Intel’s stock dropped 13% after announcing fourth-quarter earnings that beat expectations but issued weak guidance. EPS was 15 cents vs. 8 cents expected, and revenue hit $13.7 billion, above $13.4 billion forecast. However, first-quarter revenue guidance of $11.7-$12.7 billion and breakeven EPS fell short of analyst estimates of 5 cents and $12.51 billion sales. CFO Zinsner blamed supply constraints, expected to ease in Q2. The company posted a $600 million net loss, wider than last year’s $100 million. Despite this, there is optimism about its manufacturing tech and demand for new AI server chips.
Intel is shifting focus from client chips to Xeon processors to meet rising AI infrastructure demand. Zinsner admitted misjudging data center demand, causing capacity shortages, but said the company will still prioritize high-margin data center products and continue its client business. The Q4 loss was $591 million on $13.7 billion revenue, down 4% year-over-year but better than last year’s $18.8 billion loss. Q1 2026 revenue is expected between $11.7 billion and $12.7 billion.
Why do we care?
Intel delivered better-than-expected results but still lost market confidence due to weak forward guidance and admitted supply constraints. This is a structural execution gap, not a temporary earnings wobble. The AI cycle rewards vendors who can convert demand into shipped product quickly. Intel’s vertically integrated model, once a moat, is now a constraint when forecasting is wrong.
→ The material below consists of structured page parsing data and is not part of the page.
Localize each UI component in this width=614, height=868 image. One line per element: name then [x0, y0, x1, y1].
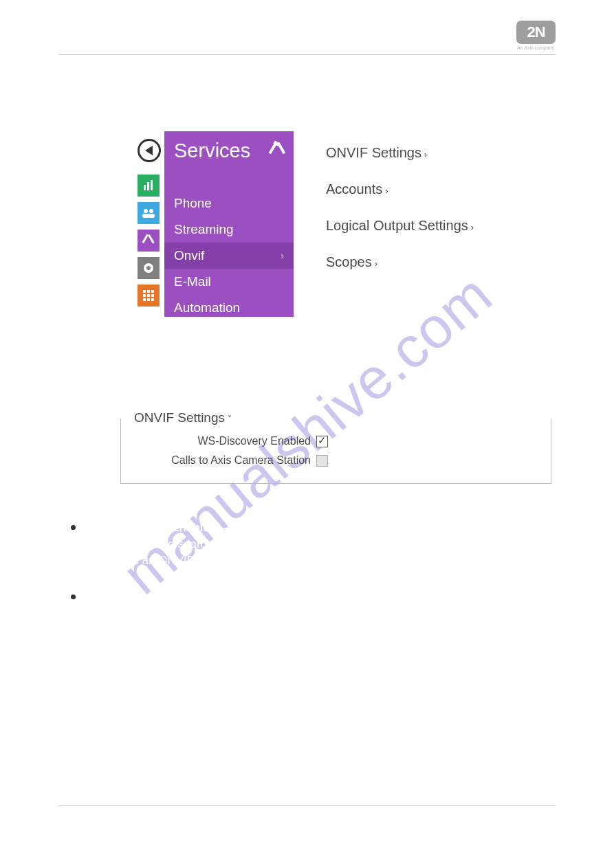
- svg-rect-15: [147, 294, 150, 297]
- menu-item-email[interactable]: E-Mail: [164, 269, 294, 295]
- bullet-dot-icon: [71, 594, 76, 599]
- link-onvif-settings[interactable]: ONVIF Settings›: [326, 145, 474, 161]
- sidebar-tile-column: [138, 175, 160, 307]
- back-button[interactable]: [138, 139, 161, 162]
- link-label: ONVIF Settings: [326, 145, 421, 160]
- svg-rect-2: [151, 180, 153, 190]
- link-label: Accounts: [326, 181, 382, 197]
- users-tile[interactable]: [138, 202, 160, 224]
- svg-rect-12: [147, 290, 150, 293]
- services-tile[interactable]: [138, 230, 160, 252]
- link-scopes[interactable]: Scopes›: [326, 254, 474, 270]
- svg-rect-11: [143, 290, 146, 293]
- svg-rect-17: [143, 298, 146, 301]
- svg-rect-16: [151, 294, 154, 297]
- bullet-ws-discovery: WS-Discovery Enabled – enable the WS-Dis…: [71, 520, 556, 568]
- link-label: Logical Output Settings: [326, 218, 468, 233]
- settings-tile[interactable]: [138, 257, 160, 279]
- svg-rect-7: [142, 234, 149, 243]
- menu-item-onvif[interactable]: Onvif ›: [164, 243, 294, 269]
- page-header-rule: 2N An Axis company: [58, 21, 556, 55]
- svg-rect-14: [143, 294, 146, 297]
- menu-label: Automation: [174, 300, 240, 315]
- brand-logo-text: 2N: [527, 23, 545, 41]
- chevron-right-icon: ›: [375, 258, 377, 269]
- axis-camera-station-checkbox[interactable]: [316, 455, 328, 467]
- gear-icon: [142, 261, 155, 275]
- brand-logo: 2N: [516, 21, 556, 44]
- chevron-right-icon: ›: [471, 222, 474, 232]
- ws-discovery-checkbox[interactable]: [316, 436, 328, 447]
- footer-rule: [58, 805, 556, 806]
- bullet-dot-icon: [71, 525, 76, 530]
- menu-label: Onvif: [174, 248, 204, 263]
- users-icon: [142, 206, 155, 220]
- chevron-right-icon: ›: [385, 186, 388, 196]
- svg-rect-0: [144, 185, 146, 190]
- apps-tile[interactable]: [138, 285, 160, 307]
- svg-rect-19: [151, 298, 154, 301]
- bars-icon: [142, 179, 155, 192]
- bullet-desc: – enable calls to the Axis Camera Statio…: [248, 590, 496, 603]
- svg-point-3: [144, 209, 148, 213]
- svg-rect-13: [151, 290, 154, 293]
- tools-icon: [142, 234, 155, 247]
- services-panel: Services Phone Streaming Onvif › E-Mail …: [164, 131, 294, 317]
- svg-rect-8: [148, 234, 155, 244]
- menu-item-streaming[interactable]: Streaming: [164, 216, 294, 243]
- dashboard-tile[interactable]: [138, 175, 160, 197]
- menu-item-phone[interactable]: Phone: [164, 190, 294, 216]
- bullet-axis-camera-station: Calls to Axis Camera Station – enable ca…: [71, 589, 556, 605]
- bullet-term: Calls to Axis Camera Station: [89, 590, 248, 603]
- ws-discovery-label: WS-Discovery Enabled: [131, 435, 316, 447]
- chevron-right-icon: ›: [281, 250, 284, 261]
- svg-rect-1: [147, 182, 149, 190]
- bullet-term: WS-Discovery Enabled: [89, 521, 217, 534]
- brand-logo-subtext: An Axis company: [517, 45, 554, 50]
- svg-rect-18: [147, 298, 150, 301]
- svg-point-10: [146, 266, 151, 270]
- list-of-parameters-heading: List of Parameters: [58, 380, 556, 397]
- chevron-down-icon: ˅: [228, 414, 232, 424]
- link-logical-output-settings[interactable]: Logical Output Settings›: [326, 218, 474, 234]
- axis-camera-station-label: Calls to Axis Camera Station: [131, 454, 316, 467]
- menu-label: E-Mail: [174, 274, 211, 289]
- svg-rect-6: [148, 214, 155, 218]
- menu-label: Streaming: [174, 222, 234, 236]
- group-title-label: ONVIF Settings: [134, 410, 225, 425]
- footer-page-number: 78 / 126: [520, 816, 556, 827]
- menu-label: Phone: [174, 196, 212, 210]
- grid-icon: [142, 289, 155, 302]
- hammer-wrench-icon: [267, 141, 287, 160]
- svg-point-4: [149, 209, 153, 213]
- services-onvif-ui: Services Phone Streaming Onvif › E-Mail …: [138, 131, 556, 317]
- section-heading: 3.2.4.5 ONVIF: [58, 91, 556, 112]
- back-arrow-icon: [145, 146, 153, 155]
- footer-doc-title: 2N® Indoor Compact Configuration Manual: [58, 816, 243, 827]
- link-label: Scopes: [326, 254, 372, 269]
- link-accounts[interactable]: Accounts›: [326, 181, 474, 197]
- menu-item-automation[interactable]: Automation: [164, 295, 294, 321]
- onvif-settings-group: WS-Discovery Enabled Calls to Axis Camer…: [120, 419, 551, 484]
- chevron-right-icon: ›: [424, 149, 427, 159]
The key issue isn’t demand for AI servers—it’s the ability to fulfill it. Intel misjudged data-center demand and now faces capacity limitations that cap near-term upside.
For buyers and service providers, this creates planning risk. For MSPs, this means AI roadmaps cannot assume hardware availability. Capacity-constrained vendors force providers to either multi-source aggressively or reset client expectations around timelines and guarantees.
The takeaway is not that Intel is failing, but that supply-side constraints are now a first-order risk in AI adoption. That risk must be actively governed, because missed delivery windows in AI workloads don’t pause projects—they redirect them permanently.